## What you are asked to do
Reproduce the records below in full and word for word, excluding pictures.

## Dataset excerpts
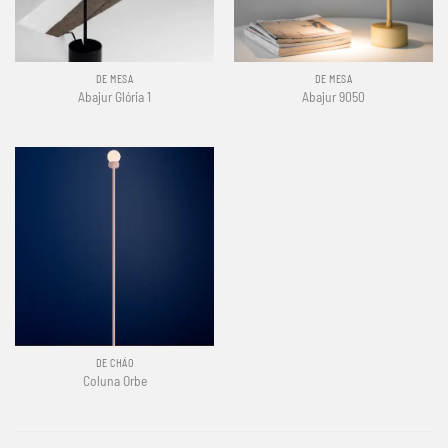
DE MESA
DE MESA
Abajur Glória 1
Abajur 9050
DE CHÃO
Coluna Orbe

## Expected answer
DE MESA
DE MESA
Abajur Glória 1
Abajur 9050
DE CHÃO
Coluna Orbe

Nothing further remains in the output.